One good thing coming out of digitization and open data is the ease of access of data collected by these ministries. When one compares the quality of data and its management with other developed countries one realizes we have a long way to go. Given it is easy to fix websites (using google search engine) and produce quality reports (using open source technologies) in this day and age i hope this effort is quicker. Since i know a bit of R and a bit of data visualization i thought i give my 10 cents.

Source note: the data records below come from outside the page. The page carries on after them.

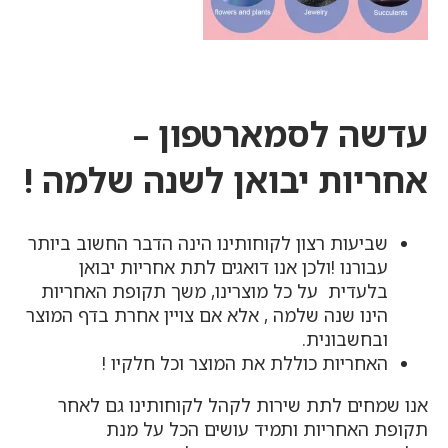
עדשה לסמארטפון
–
אחריות יבואן לשנה שלמה !
שביעות רצון לקוחותינו הינה הדבר החשוב ביותר
עבורנו !ולכן אנו דואגים לתת אחריות יבואן
בלעדית על כל מוצרינו, משך תקופת האחריות
הינו שנה שלמה , אלא אם צויין אחרת בדף המוצר
ובחשבונית.
האחריות כוללת את המוצר וכל חלקיו !
אנו שמחים לתת שירות לקהל לקוחותינו גם לאחר
תקופת האחריות ותמיד עושים הכל על מנת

One common trend i find is the extensive use of pie charts. Every report i read has a combination of pie charts, line charts and bar plots however my favorite is pie charts since they are so easy to criticize and even easier to fix.

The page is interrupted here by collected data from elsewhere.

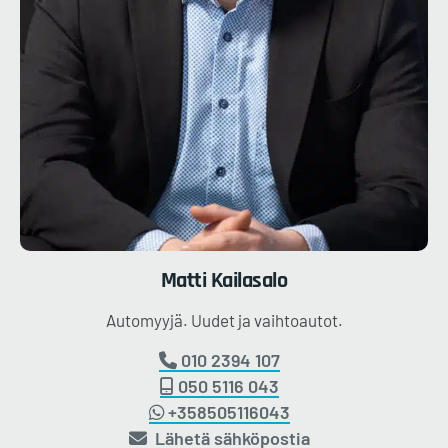
Matti
Kailasalo
Automyyjä. Uudet ja vaihtoautot.
010 2394 107
050 5116 043
+358505116043
Lähetä sähköpostia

The following pie chart is extracted from a report - Road Accidents in India 2015 published by the National Crime Bureau of India.

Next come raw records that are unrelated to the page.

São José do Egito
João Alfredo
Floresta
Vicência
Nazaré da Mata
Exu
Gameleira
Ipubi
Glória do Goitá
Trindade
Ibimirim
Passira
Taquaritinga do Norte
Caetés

What did i not like about this pie chart ?
- background color - too dark. Why do we need background color for this chart. a simple white or gray background does amazing job.
- header has a different background color . Why?
- Pie has 13 sectors - It is hard to read a pie chart with so many slices. The same message is better conveyed with an ordered bar chart.
- The colors used to fill the slices are too similar and hence creates even more confusion. Since there are 13 slices and colors are similar its hard to know which data point corresponds to which state. For e.g. data point 8.8 and 4.2 have very similar colors.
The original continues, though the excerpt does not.